Introduction To The Anxiety Disorders – Obsessive Compulsive Disorder – The odd one out! (OCD)

Obsessive compulsive disorder – the odd one out

What is Obsessive Compulsive Disorder (OCD)

As the title suggests, OCD is generally considered to be one of the anxiety disorders and might affect as many as 2% of a western population. It is not uncommon for symptoms to appear in adolescence but even children as young as two years of age have been found to exhibit some signs. Previous diagnostic criteria placed it firmly in the anxiety category although recently there has been some separating out of OCD; it is now genuinely the odd one out. This separation is perhaps simply down to questioning whether obsessive thoughts differ to worries. Put simply, obsessions are troublesome thoughts and compulsions are the behaviours that follow and when these begin to affect our quality of life a disorder has been initiated.

Common obsessive thoughts relate to the need to check things are ok or thinking about being contaminated in some way. The compulsions might be to carry out those checks physically (or mentally in some instances) or to wash away or disinfect the contamination. People with OCD will often engage in repeated washing or checking the door is locked. Others will need to straighten anything that isn’t aligned with its surroundings, whilst others will need to repeat something a certain amount of times. It is perhaps wise to note that the obsessions cause distress and the compulsions job is to reduce it.

Many people reading this blog article will recognise some of these thought patterns or behaviours but might not have OCD. The clue is in the word disorder. Idiosyncratic thoughts and behaviours are a relatively normal part of human psychology becoming abnormal or disordered when they cannot be tolerated or force us to act even when we feel it is not right to do so.

The DSM V  (diagnostic and statistical manual) recognises that for a disorder to be diagnosed then these thoughts and feelings need to cause a certain level of distress and the compulsions are enacted to reduce this. Think of believing that having touched a door handle has left your hand dirty and that touching anything else with that hand will spread the germs. The thoughts will force the person to isolate that hand, refusing to touch anything else with it until it is washed or disinfected. In the modern western world the use of hand gels is on the rise in people with OCD.

Treatments for OCD

psychotherapy for OCD

Clomipramine was one of the first medications licensed for use in the treatment of OCD before the more modern SSRI’s (selective serotonin reuptake inhibitors) became widely available. Several SSRI’s are now used including Prozac and Sertraline although many studies suggest greater efficacy with Clomipramine.

Psychological treatments are many and varied and usually combine cognitive and behavioural elements. These behavioural elements usually include some level of exposure to the source of distress and a plan to reduce the compulsive element via a method referred to as response prevention.

Clients will often exaggerate the level or duration of the distress they feel they will experience with response prevention and when asked to measure this distress with a scientific attitude often find that this was precisely the case.

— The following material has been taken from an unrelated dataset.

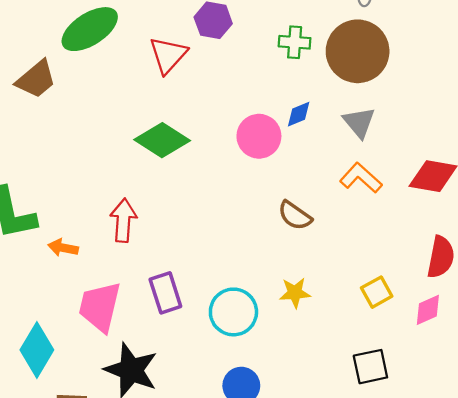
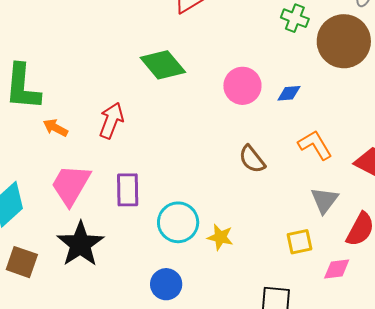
blue diamond: (299, 114) -> (289, 93), moved
gray triangle: (359, 122) -> (324, 200), moved
yellow star: (295, 293) -> (220, 237), moved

Skilled psychotherapists will often ask their clients to live with their OCD for a week or two, noting every time and situation that triggers distress. The client will then put these into an order from least distressing to most. Whilst evidence shows that starting exposure or response prevention at any point on the list has no influence on the outcome, clients often find experimenting at the easiest end easier to try. This success shows them how the process works and hopefully then they are willing and able to work up the list reducing the amounts of remaining triggers as they go.

Family members of people with OCD

People with OCD occasionally recognise that certain family members have been killing them with kindness. The family member might keep hand gel in their bag or make it clear that they have washed their own hands after touching simple and usually non-threatening items like door handles. They might allow use of the shower after cleaning it by the person with OCD before using it themselves or even flick a switch they are using the ‘lucky’ number of times. It is nice to have such family members or friends, but if the OCD is going to be successfully treated then engaging these people with the treatment and the rationale behind it is essential. Psychotherapists might even encourage a client to recognise how the condition is affecting the lives of others as a motivator for therapy. Asking clients at the start of the therapeutic process to list all of the possible benefits of successful treatment gives them the opportunity to recognise how their loved ones might also be better off.

Summary of OCD

Whilst nowhere near as common as some of the ‘other’ anxiety disorders, OCD affects a significant number of people. And these people often genuinely feel plagued by their symptoms. But as we have seen, there are treatments out there.

If you or a loved one has symptoms of OCD do speak to your doctor and ask about the range of treatments that they have at their disposal. If you are talking to a health care professional and they suggest a treatment be sure to discuss it in full, asking about the rationale for the suggestion. As a psychotherapist I would like to conclude by saying without a shadow of a doubt that treatments for OCD, when used properly and taught correctly can be truly life changing – so be positive.